Ah -- interesting. I did file a bug with espressif about this, but they rejected it as my example was nodemcu based. It looks as though your example is much simpler...

Maybe you can file a ticket with them? See http://espressif.com/bug-bounty/ -- it also appears that they might pay for getting one. Let me know what happens......

PyBerger commented 8 years ago

gave it a try, let's see what comes out.

pjsg commented 8 years ago

Did they accept your bug report?

PyBerger commented 8 years ago

Not at first, replied back asking for more saying it wasn't nodemcu but custom hardware..
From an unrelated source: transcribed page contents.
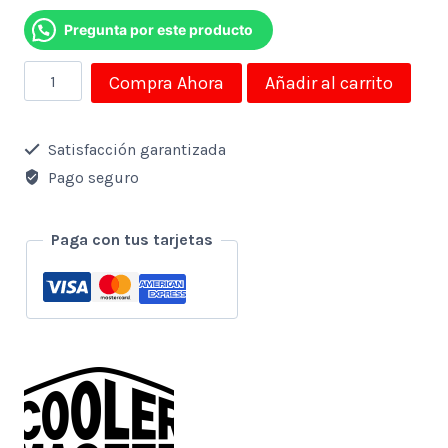
Pregunta por este producto
Combo
Compra Ahora
Añadir al carrito
Teclado
Y
Satisfacción garantizada
Mouse
Pago seguro
Cooler
Master
Paga con tus tarjetas
Gamer
Ms111
Diseðo
En
Ingles
cantidad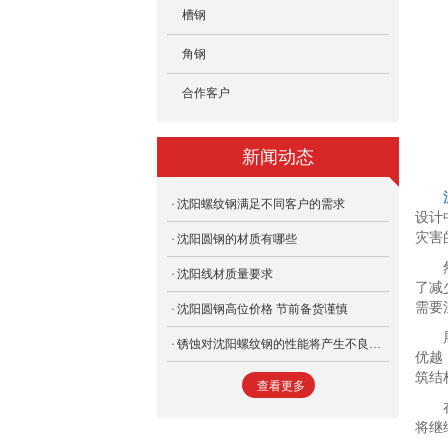
槽钢
角钢
合作客户
新闻动态
沈阳螺纹钢满足不同客户的需求
设计
灾害
沈阳圆钢的材质有哪些
沈阳线材质量要求
了减
需要
沈阳圆钢高位价格 节前备货谨慎
锈蚀对沈阳螺纹钢的性能将产生不良影响
优越
筑结
查看更多
将继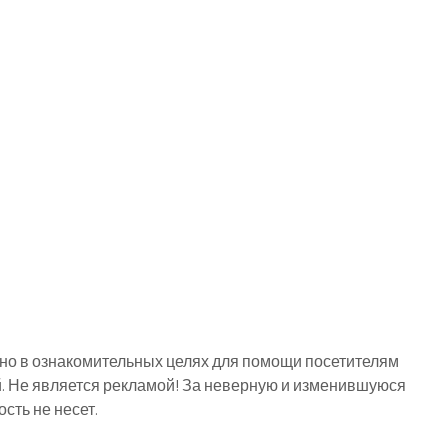
о в ознакомительных целях для помощи посетителям
й. Не является рекламой! За неверную и изменившуюся
ть не несет.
Waiting their response since then.

PyB

PyBerger commented 8 years ago

Got a response :

Hi,

Please have a try with our latest ESP8266_NONOS_SDK_V1.5.1 http://bbs.espressif.com/viewtopic.php?f=46&p=5315 .

If your problem is still unsolved, please feel free to let us know.

Regards,
________________________________________
bugbounty@espressif.com

Haven't yet had time to do extensive testing with the 1.5.1 SDK...

Mewiss commented 8 years ago

Hi! I'm running an interrupt and I have the same exception... Did you solve it?

pjsg commented 8 years ago

You just need to upgrade to the latest SDK (1.5.1?) -- that solves it.

Links2004 commented 8 years ago

SDK 1.5.1 is used in 2.1.0-rc2 and git version.

igrr commented 8 years ago

Latest release 2.1.0 uses SDK 1.5.1, so i'm closing this one.

hemangjoshi37a commented 6 years ago

Where to get 2.1.0 SDK?? Can you please provide any link? It will be really helpful. Thax.

devyte commented 6 years ago

PR #3215 . Please google how to test PR locally.